This means we can keep all our data in SMILES forms for compatibility. When we process SMILES for the model, we first use the prefunc
to convert SMILES to SELFIES. Then we tokenize, numericalize and train models in selfies space. Then when we reconstruct a sequence, we use the postfunc
to convert it back into SMILES strings.
From the outside perspective, the model takes in and produces SMILES strings.
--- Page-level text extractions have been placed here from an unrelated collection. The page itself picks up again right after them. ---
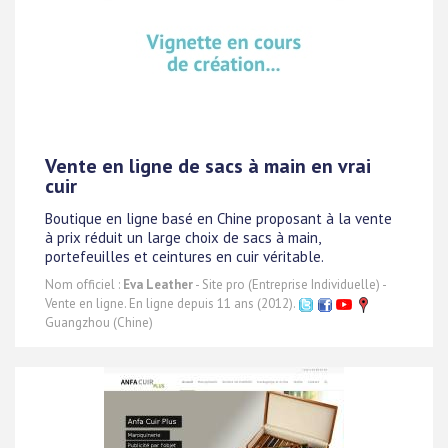
Vente en ligne de sacs à main en vrai
cuir
Boutique en ligne basé en Chine proposant à la vente
à prix réduit un large choix de sacs à main,
portefeuilles et ceintures en cuir véritable.
Nom officiel :
Eva Leather
- Site pro (Entreprise Individuelle) -
Vente en ligne. En ligne depuis 11 ans (2012).
Guangzhou (Chine)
But internally, everything is in SELFIES space.
from mrl.chem import *
vocab = FuncVocab(SELFIES_VOCAB, split_selfie,
prefunc=smile_to_selfie, postfunc=selfie_to_smile)
smile = 'COc1ccc2[nH]cc(CCNC(C)=O)c2c1'
print(f'SMILE: {smile}')
selfie = vocab.prefunc(smile)
print(f'SELFIE: {selfie}')
assert vocab.postfunc(vocab.prefunc(smile)) == smile # note - only works of smile is canonicalized
full_recon = vocab.reconstruct(vocab.numericalize(vocab.tokenize(smile)))
partial_recon = vocab.join_tokens(vocab._reconstruct(vocab.numericalize(vocab.tokenize(smile))))
assert full_recon == smile
assert partial_recon == selfie